Tuesday, January 26, 2010

Obama's Spending Freeze is More Politics Than Purpose

The national temper tantrum displayed on the fringes of our political debate--personified by tea parties and the squawking of the deficit hawks for a budget commission--have led the Obama Administration down a political path of no good return.

At tomorrow's State of the Union Address, President Obama will propose a 3-year freeze on spending on domestic programs other than defense, Medicaid, Medicare and Social Security. On the same day the Administration announced this freeze, the New York Times ran an article about widespread food insecurity in the United States.

One in five Americans did not have enough money to buy food at some point in the last year. The level of food insecurity decreased slightly this year thanks to increased spending for the nation’s food stamp program, with a record 38 million Americans now using food stamps to feed themselves and their families. It's the kind of stimulus spending vital during an economic downturn, and a safety net that ensures our humanity doesn’t get thrown out the window every time the Dow takes a nosedive. But Obama's new plan would force states facing increasing need to do more with less.

Yet, the story of mass food insecurity is just one indication that the path our nation needs to follow is one of greater social investment, not disinvestment. With the unemployment rate in double-digits and foreclosures still mounting, our government needs to focus on paving the way toward an economy of shared prosperity. The great challenges confronting our nation are recovery in the short-term, and rebuilding in the long-term. Paying down the deficit is not inconsistent with either of these goals, but a broad freeze on domestic spending is political pandering masquerading as political leadership.

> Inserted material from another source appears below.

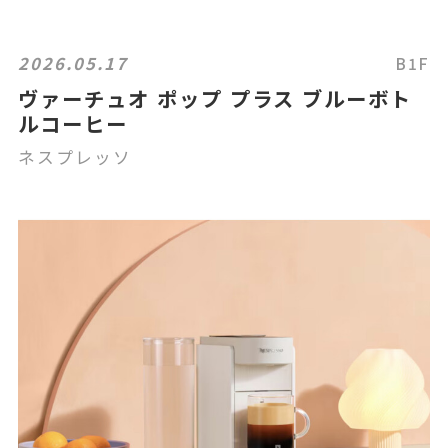
2026.05.17
B1F
ヴァーチュオ ポップ プラス ブルーボト
ルコーヒー
ネスプレッソ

As Demos Senior Fellow Robert Kuttner argues in the American Prospect, we need more deficit spending on public investment and jobs now--we can turn our attention to deficit reduction once recovery comes. This is the prescription for long-term prosperity, and as important in an election year, it’s the right decision politically.

Fueling the debate and public anxiety about our nation's fiscal health is the sense that our government is no friend of the people. As low- and middle-income households have struggled to stay afloat, bad policymaking has only cemented this perception. For the past decade, Congress and state legislatures have chosen tax cuts for the wealthy over broad-based investments in education, research and technology or basic infrastructure. And now, with the insecurity deepening and growing in the recession, the American people are angry about spending trillions of dollars to save the very banks that brought us to the brink of another depression. Serving up a freeze on discretionary domestic spending will only further damage the government's ability to serve the common good, and really won’t make a serious dent in the long-term deficit picture.

According to the New York Times, the Administration says that by 2015 the spending freeze will result in the share of discretionary domestic spending being at its lowest level in a half-century relative to the size of the economy. This is hardly a recipe for building a competitive and prosperous economy for the 21st century, but it’s the bragging rights the Administration thinks it needs to make politically. It’s both wrong politically and substantively, a self-inflicted vise that will further constrain our nation’s ability to recover and rebuild the economy.